Cultura

ESTRENO DOCUMENTAL // DESPUÉS DE SARMIENTO

Puesta en abismo de la educación pública

Una reseña sobre el documental "Después de Sarmiento", de Francisco Márquez, que se estreno hoy en el Cine Gaumont de la Ciudad de Buenos Aires.

Claudio Remedi

Documentalista

Jueves 10 de septiembre de 2015 | Edición del día

Hay documentales que no se nutren de la entrevista como técnica ni con la voz en off como recurso. Hay documentales que privilegian la puesta en imagen de lo que sucede, sin ánimo de intervenir, sin ánimo de dirigir las acciones de los participantes. Es el caso de la película de Francisco Márquez, Después de Sarmiento, que introduce su capacidad de observación en el interior de una escuela secundaria de la Ciudad de Buenos Aires, el Colegio Domingo Faustino Sarmiento.

La modalidad elegida por Márquez nos permite compartir la cotidianeidad de estudiantes y docentes, con una imagen cercana, pura, donde poco a poco nos vamos haciendo partícipes de pequeñas hechos que constituyen grandes metáforas.
El registro de las clases donde se discute el valor del trabajo, se debate sobre las drogas, o la escena donde un antigua promoción de egresados visita la escuela; da cuenta de la desarticulación social que progresivamente -desde la dictadura, pasando por el menemismo y a la actualidad- estableció un correlato de falta de horizontes de expectativas, relatividad de los valores tradicionalmente estatuidos, desarticulación social.

Por ello el título del film, por ello la ruptura que nos da esta representación, tan lejos de las ficciones donde la escuela se establece como una escenografía donde los dramas se dirimen entre nerds y populares. En el documental de Márquez no hay nada de eso, al contrario, se respira una atmósfera de ausencia de políticas, de proyectos de Estado, que hagan frente a lo que viven distintos sectores de nuestro pueblo, que abrigan la desocupación crónica como oficio.

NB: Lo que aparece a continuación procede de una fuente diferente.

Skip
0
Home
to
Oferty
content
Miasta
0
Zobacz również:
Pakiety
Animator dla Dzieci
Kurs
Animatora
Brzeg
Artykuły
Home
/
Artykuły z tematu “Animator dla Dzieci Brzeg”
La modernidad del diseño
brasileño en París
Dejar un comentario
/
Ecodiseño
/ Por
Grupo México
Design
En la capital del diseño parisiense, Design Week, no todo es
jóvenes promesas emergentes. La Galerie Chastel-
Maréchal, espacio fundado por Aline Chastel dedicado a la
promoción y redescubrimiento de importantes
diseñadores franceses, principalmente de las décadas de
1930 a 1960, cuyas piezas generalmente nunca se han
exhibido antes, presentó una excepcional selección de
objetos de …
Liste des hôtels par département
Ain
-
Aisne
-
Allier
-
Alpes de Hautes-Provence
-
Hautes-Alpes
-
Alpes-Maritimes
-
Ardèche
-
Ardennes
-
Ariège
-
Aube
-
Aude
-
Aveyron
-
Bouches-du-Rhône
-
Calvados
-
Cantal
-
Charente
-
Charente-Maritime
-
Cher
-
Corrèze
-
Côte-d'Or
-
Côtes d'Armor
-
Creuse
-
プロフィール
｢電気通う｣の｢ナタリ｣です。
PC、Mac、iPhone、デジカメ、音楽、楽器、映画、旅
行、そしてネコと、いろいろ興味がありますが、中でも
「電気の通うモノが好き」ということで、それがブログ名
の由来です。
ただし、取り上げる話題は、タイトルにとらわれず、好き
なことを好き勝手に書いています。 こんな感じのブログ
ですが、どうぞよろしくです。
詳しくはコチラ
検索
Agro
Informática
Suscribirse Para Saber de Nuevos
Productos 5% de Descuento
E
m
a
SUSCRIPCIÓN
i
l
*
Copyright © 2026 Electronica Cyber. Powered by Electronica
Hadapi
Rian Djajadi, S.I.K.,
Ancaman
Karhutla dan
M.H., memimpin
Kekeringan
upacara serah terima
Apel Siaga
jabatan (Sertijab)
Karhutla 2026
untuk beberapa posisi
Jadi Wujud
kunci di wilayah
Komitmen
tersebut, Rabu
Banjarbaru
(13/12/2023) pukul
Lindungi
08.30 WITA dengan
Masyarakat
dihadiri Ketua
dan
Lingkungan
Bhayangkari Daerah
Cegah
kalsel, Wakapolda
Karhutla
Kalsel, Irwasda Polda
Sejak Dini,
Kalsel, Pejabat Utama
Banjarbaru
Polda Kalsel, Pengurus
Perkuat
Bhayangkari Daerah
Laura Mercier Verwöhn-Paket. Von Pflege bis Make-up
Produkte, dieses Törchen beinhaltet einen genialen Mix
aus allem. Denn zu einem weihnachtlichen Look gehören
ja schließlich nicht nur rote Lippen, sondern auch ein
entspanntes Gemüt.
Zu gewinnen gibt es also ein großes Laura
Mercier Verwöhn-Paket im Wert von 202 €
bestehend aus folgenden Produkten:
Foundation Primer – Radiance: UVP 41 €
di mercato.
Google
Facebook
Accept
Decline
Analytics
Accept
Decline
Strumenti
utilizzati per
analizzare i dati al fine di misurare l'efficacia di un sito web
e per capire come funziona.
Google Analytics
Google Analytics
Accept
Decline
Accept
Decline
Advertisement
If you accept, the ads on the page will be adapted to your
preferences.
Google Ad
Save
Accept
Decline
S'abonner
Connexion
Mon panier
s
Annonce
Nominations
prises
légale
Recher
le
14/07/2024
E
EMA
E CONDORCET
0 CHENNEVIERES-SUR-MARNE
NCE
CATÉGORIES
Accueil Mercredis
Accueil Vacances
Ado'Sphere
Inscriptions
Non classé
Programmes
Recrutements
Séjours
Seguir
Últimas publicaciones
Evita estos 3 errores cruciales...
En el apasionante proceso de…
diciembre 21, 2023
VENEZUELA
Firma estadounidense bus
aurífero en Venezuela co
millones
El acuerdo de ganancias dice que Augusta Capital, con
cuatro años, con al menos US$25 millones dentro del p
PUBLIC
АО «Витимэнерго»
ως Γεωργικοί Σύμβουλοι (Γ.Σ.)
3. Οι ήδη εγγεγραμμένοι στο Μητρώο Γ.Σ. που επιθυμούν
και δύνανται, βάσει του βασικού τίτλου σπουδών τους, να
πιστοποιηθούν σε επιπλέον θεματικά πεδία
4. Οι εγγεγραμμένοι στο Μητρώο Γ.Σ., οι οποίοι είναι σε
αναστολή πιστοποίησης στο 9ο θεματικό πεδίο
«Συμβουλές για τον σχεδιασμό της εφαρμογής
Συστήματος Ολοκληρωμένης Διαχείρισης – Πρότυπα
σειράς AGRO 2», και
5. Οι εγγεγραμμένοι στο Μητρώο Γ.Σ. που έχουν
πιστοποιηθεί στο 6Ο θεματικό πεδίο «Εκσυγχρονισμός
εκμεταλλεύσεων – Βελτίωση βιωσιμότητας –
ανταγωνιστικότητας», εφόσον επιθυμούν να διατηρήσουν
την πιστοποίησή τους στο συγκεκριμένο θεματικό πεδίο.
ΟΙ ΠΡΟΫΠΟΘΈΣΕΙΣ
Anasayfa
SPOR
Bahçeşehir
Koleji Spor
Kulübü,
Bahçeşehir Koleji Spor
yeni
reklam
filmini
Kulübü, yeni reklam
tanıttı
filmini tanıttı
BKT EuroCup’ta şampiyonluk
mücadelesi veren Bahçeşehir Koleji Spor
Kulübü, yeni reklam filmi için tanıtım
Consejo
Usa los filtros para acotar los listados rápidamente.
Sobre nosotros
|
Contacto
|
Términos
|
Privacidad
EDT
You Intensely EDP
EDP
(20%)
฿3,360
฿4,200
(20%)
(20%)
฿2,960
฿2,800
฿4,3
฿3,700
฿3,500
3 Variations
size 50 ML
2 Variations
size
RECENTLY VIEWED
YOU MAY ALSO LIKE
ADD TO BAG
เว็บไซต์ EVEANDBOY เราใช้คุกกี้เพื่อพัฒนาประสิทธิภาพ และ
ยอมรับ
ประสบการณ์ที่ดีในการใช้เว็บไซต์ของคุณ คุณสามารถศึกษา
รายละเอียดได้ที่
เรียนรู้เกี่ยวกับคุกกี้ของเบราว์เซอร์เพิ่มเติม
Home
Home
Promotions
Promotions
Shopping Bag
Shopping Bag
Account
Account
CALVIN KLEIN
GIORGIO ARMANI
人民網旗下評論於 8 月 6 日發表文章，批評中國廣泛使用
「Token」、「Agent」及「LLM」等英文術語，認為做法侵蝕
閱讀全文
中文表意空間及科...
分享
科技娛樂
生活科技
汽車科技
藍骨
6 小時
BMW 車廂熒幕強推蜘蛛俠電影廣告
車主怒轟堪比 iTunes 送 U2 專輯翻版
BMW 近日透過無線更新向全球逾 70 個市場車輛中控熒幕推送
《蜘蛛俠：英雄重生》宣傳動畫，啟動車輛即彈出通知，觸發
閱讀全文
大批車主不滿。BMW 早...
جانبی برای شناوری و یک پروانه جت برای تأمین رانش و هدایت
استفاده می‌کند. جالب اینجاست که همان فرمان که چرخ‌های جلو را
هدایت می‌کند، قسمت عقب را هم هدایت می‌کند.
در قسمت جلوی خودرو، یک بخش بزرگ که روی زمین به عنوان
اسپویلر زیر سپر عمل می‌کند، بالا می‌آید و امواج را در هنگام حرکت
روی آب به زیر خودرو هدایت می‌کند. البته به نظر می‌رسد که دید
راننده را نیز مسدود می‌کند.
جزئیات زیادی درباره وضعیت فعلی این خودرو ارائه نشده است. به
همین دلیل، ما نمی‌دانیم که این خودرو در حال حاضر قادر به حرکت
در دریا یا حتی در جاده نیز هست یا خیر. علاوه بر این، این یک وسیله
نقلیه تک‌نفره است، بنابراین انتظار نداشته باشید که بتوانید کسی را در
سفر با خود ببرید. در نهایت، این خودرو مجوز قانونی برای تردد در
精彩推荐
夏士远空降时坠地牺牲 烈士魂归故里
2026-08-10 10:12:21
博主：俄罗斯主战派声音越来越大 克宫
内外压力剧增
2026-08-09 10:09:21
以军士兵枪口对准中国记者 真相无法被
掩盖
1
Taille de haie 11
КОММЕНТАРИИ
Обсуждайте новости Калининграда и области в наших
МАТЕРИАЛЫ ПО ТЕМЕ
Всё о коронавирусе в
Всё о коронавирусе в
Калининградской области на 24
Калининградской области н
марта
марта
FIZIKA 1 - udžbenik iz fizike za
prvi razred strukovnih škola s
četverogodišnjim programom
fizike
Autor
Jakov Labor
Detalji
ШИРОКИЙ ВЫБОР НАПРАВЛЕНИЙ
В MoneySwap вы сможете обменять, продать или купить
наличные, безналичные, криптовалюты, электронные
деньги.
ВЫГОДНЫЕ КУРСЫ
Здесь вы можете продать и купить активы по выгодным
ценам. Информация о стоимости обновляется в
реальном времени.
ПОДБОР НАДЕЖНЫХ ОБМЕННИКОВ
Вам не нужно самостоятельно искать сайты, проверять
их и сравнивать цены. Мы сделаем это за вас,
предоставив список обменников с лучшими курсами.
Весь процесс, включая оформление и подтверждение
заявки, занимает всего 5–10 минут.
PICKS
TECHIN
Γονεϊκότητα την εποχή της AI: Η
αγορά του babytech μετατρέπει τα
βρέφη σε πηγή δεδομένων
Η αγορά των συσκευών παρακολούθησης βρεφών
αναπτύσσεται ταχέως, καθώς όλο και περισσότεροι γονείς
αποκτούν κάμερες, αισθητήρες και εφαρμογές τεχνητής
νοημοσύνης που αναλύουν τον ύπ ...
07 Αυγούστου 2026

En ese contexto el documental registra el germen de una nueva juventud con muchas contradicciones, pero que a la larga ve más allá de sus objetos del deseo inmediatos, como ser las zapatillas o el celular. La conformación de un centro de estudiantes y la organización en torno a rebatir las políticas regresivas del gobierno de Macri, son parte del relato y se vivencian con intensidad y frescura.
Párrafo aparte merecen los docentes, sus debates en torno a definir el rol de la escuela (¿contención o formación?); el acompañamiento y la necesidad de establecer –a como de lugar- una perspectiva crítica de la educación, los pone en el lugar de activistas y pensadores con ánimos de transformar a través de la educación, tratando de romper las limitaciones propias de nuestro momento histórico.

Sarmiento está. Omnipresente. Resignificado. Fui testigo de cómo en el último 12 de octubre prudentemente no se cantó su himno en varias escuelas, ya que su posición estigmatizante para con los indios no aportó precisamente un encuentro entre culturas. En el afiche de la película Sarmiento aparece con gorra y auriculares. Quizás nos invite a ver y a escuchar pues, una nueva resignificación.

Funciones:
A las 11:50hs y 20:10hs, en el Cine Gaumont, Av. Rivadavia 1635, Caba.